If another farmer on a better grade of land, with the same application of labor and capital, can produce 50 bushels of corn per acre, or its equivalent in other products, there is an excess of 25 bushels. This excess is "rent," or "ground- rent." It is a free gift of nature. It has cost nothing. It is sometimes called the "unearned increment." It goes to the land owner without any compensating return by him. It is this that gives land commercial value.

Now suppose a careful business man has money to invest, and desires a safe and certain income from it. After canvassing the market with care he finds a tract of land for sale occupied by tenants, who pay rentals of $1,500 a year. It can be purchased for $20,000. On inquiry he finds the taxes, 2 per cent, are $400 a year. There are other trifling expenses about highways and enclosures and collecting rent. It will pay 5 per cent or a little better on his investment. And he invests.

Is it not clear in this case that the gift of nature, ground-rent, has paid the tax, and without cost to the new owner? Is it equally clear that this is an average case?

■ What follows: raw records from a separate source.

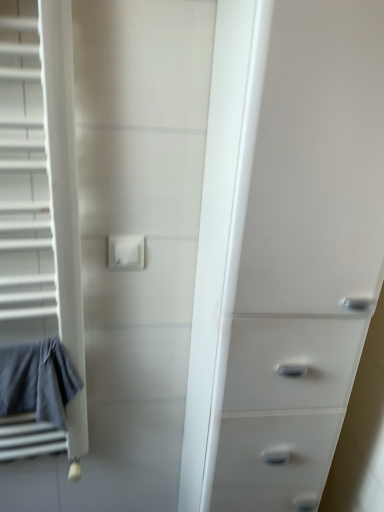 Question: Are white plastic chest of drawers at right and white plastic electric outlet at center located far from each other?

Choices:
 (A) yes
 (B) no

Answer: (B)

Question: Does white plastic chest of drawers at right appear on the left side of white plastic electric outlet at center?

Choices:
 (A) yes
 (B) no

Answer: (B)

Question: Considering the relative sizes of white plastic chest of drawers at right and white plastic electric outlet at center in the image provided, is white plastic chest of drawers at right taller than white plastic electric outlet at center?

Choices:
 (A) yes
 (B) no

Answer: (A)

Question: Does white plastic chest of drawers at right have a greater width compared to white plastic electric outlet at center?

Choices:
 (A) yes
 (B) no

Answer: (A)

Question: From the image's perspective, is white plastic chest of drawers at right below white plastic electric outlet at center?

Choices:
 (A) no
 (B) yes

Answer: (B)

Question: Would you say white plastic chest of drawers at right contains white plastic electric outlet at center?

Choices:
 (A) no
 (B) yes

Answer: (A)

Question: Does gray cotton bath towel at left appear on the right side of white plastic chest of drawers at right?

Choices:
 (A) no
 (B) yes

Answer: (A)

Question: Are gray cotton bath towel at left and white plastic chest of drawers at right beside each other?

Choices:
 (A) no
 (B) yes

Answer: (A)

Question: Is gray cotton bath towel at left bigger than white plastic chest of drawers at right?

Choices:
 (A) yes
 (B) no

Answer: (B)

Question: Considering the relative sizes of gray cotton bath towel at left and white plastic chest of drawers at right in the image provided, is gray cotton bath towel at left thinner than white plastic chest of drawers at right?

Choices:
 (A) no
 (B) yes

Answer: (B)

Question: Could you tell me if gray cotton bath towel at left is turned towards white plastic chest of drawers at right?

Choices:
 (A) no
 (B) yes

Answer: (A)

Question: Is gray cotton bath towel at left completely or partially outside of white plastic chest of drawers at right?

Choices:
 (A) no
 (B) yes

Answer: (B)

Question: From the image's perspective, is white plastic electric outlet at center above gray cotton bath towel at left?

Choices:
 (A) no
 (B) yes

Answer: (B) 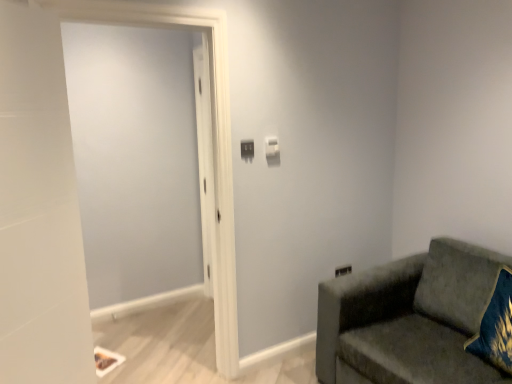 Question: Is the depth of velvet green couch at right greater than that of matte plastic light switch at center, which appears as the first light switch when viewed from the front?

Choices:
 (A) no
 (B) yes

Answer: (A)

Question: Considering the relative sizes of velvet green couch at right and matte plastic light switch at center, which appears as the first light switch when viewed from the front, in the image provided, is velvet green couch at right thinner than matte plastic light switch at center, which appears as the first light switch when viewed from the front,?

Choices:
 (A) no
 (B) yes

Answer: (A)

Question: Is velvet green couch at right shorter than matte plastic light switch at center, arranged as the 2th light switch when viewed from the right?

Choices:
 (A) yes
 (B) no

Answer: (B)

Question: Is velvet green couch at right at the right side of matte plastic light switch at center, which appears as the first light switch when viewed from the front?

Choices:
 (A) yes
 (B) no

Answer: (A)

Question: Could you tell me if velvet green couch at right is facing matte plastic light switch at center, which appears as the first light switch when viewed from the front?

Choices:
 (A) no
 (B) yes

Answer: (A)

Question: Is white plastic light switch at upper center, the 2th light switch when ordered from left to right, wider or thinner than velvet green couch at right?

Choices:
 (A) wide
 (B) thin

Answer: (B)

Question: Visually, is white plastic light switch at upper center, the 2th light switch when ordered from left to right, positioned to the left or to the right of velvet green couch at right?

Choices:
 (A) left
 (B) right

Answer: (A)

Question: Is white plastic light switch at upper center, the 1th light switch positioned from the right, bigger or smaller than velvet green couch at right?

Choices:
 (A) small
 (B) big

Answer: (A)

Question: Is white plastic light switch at upper center, the 1th light switch positioned from the back, taller or shorter than velvet green couch at right?

Choices:
 (A) short
 (B) tall

Answer: (A)

Question: Is point (492, 352) positioned closer to the camera than point (245, 153)?

Choices:
 (A) farther
 (B) closer

Answer: (B)

Question: Do you think velvet blue pillow at lower right is within matte plastic light switch at center, which appears as the first light switch when viewed from the front, or outside of it?

Choices:
 (A) inside
 (B) outside

Answer: (B)

Question: Considering the positions of velvet blue pillow at lower right and matte plastic light switch at center, acting as the 1th light switch starting from the left, in the image, is velvet blue pillow at lower right bigger or smaller than matte plastic light switch at center, acting as the 1th light switch starting from the left,?

Choices:
 (A) small
 (B) big

Answer: (B)

Question: Considering the positions of velvet blue pillow at lower right and matte plastic light switch at center, which appears as the first light switch when viewed from the front, in the image, is velvet blue pillow at lower right wider or thinner than matte plastic light switch at center, which appears as the first light switch when viewed from the front,?

Choices:
 (A) thin
 (B) wide

Answer: (B)

Question: In terms of height, does white plastic light switch at upper center, the 2th light switch when ordered from left to right, look taller or shorter compared to matte plastic light switch at center, acting as the 1th light switch starting from the left?

Choices:
 (A) short
 (B) tall

Answer: (A)

Question: In the image, is white plastic light switch at upper center, the 1th light switch positioned from the back, positioned in front of or behind matte plastic light switch at center, acting as the 1th light switch starting from the left?

Choices:
 (A) front
 (B) behind

Answer: (B) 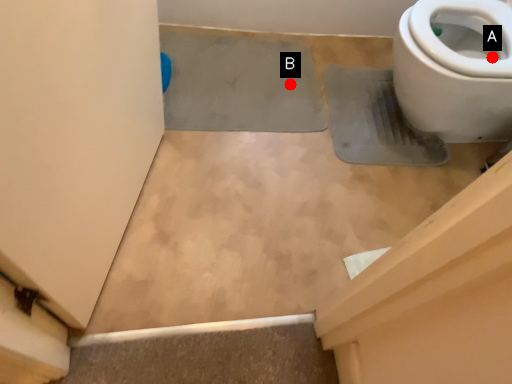 Question: Two points are circled on the image, labeled by A and B beside each circle. Among these points, which one is nearest to the camera?

Choices:
 (A) A is closer
 (B) B is closer

Answer: (A)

I think it is. For we must use the word "average" in applying the natural laws of economics to our millions of citizens and our millions of acres, each different from the others. Our measuring rod may not fit the individual case with accuracy; some will buy or sell a little above the economic line; but an equal number will buy or sell a little below.

The purchaser of lands, consciously or unconsciously, claims a rebate or discount of ground-rent value sufficient to cover taxes and other common charges, so as to secure the net income he expects, usually not less than the current interest rate. Is it not a fact that he must do so or suffer a loss? The owners of land desiring to sell recognize this as a natural law. They may demand what they think they should receive; but purchasers finally fix the price. Buyer or seller may be unconscious of a discount of ground-rent value to cover taxes; but it is there. The owner pays no tax: nature's gift, the excess ground-rent, pays it, and on the average pays the owner his expected return. The purchase of land is not the cause of ground-rent, but net ground-rent is the incentive to purchase. Marginal land is not purchased for use, but for speculation, if at all.

The land owner pays no tax. He is not a producer. He adds nothing to the wealth or well-being of society. In spending his ground-rent he is only a consumer of goods produced by others. If he makes a gift of his income he only transfers it to other consumers. To tenants all land is marginal, for the landowner takes all above the margin, leaving the tenant only wages and interest.

But a building and its taxes are in a very different economic category. A building is capital, a product of human labor, as any student can explain. It produces no economic rent, no gift of nature. While land is subject, for value, only to demand, supply being constant and without original cost; buildings are subject to the law of supply and demand. Their value is primarily based on cost of production, varied by many circumstances. They are produced only in answer to demand.

If our careful business man should decide to invest his $20,000 by erecting a business building in a suitable location, his tenants must earn their living, and interest on their capital. Then out of their occupations they must pay annual "rent" to cover the following items:

Taxes on the building at 2 per cent, $400; repairs, 1 per cent, $200; insurance, $50; heating, $300; light and water, $150; janitor service, $300; owner's time, vacancies, etc., $200: risk and interest on investment, 7 per cent, $1,400; obsolescence, 2 l / 2 per cent, $500; total, $3,500. The above is only a crude estimate.

These costs, unlike ground-rent, must be added to cost of goods and services sold by the tenants. There is no gift of nature here, no excess unearned income. But the investor is a benefactor, adding to the assets and the convenience of the community. Should he be taxed, and the investor in a gift of nature go free of taxes?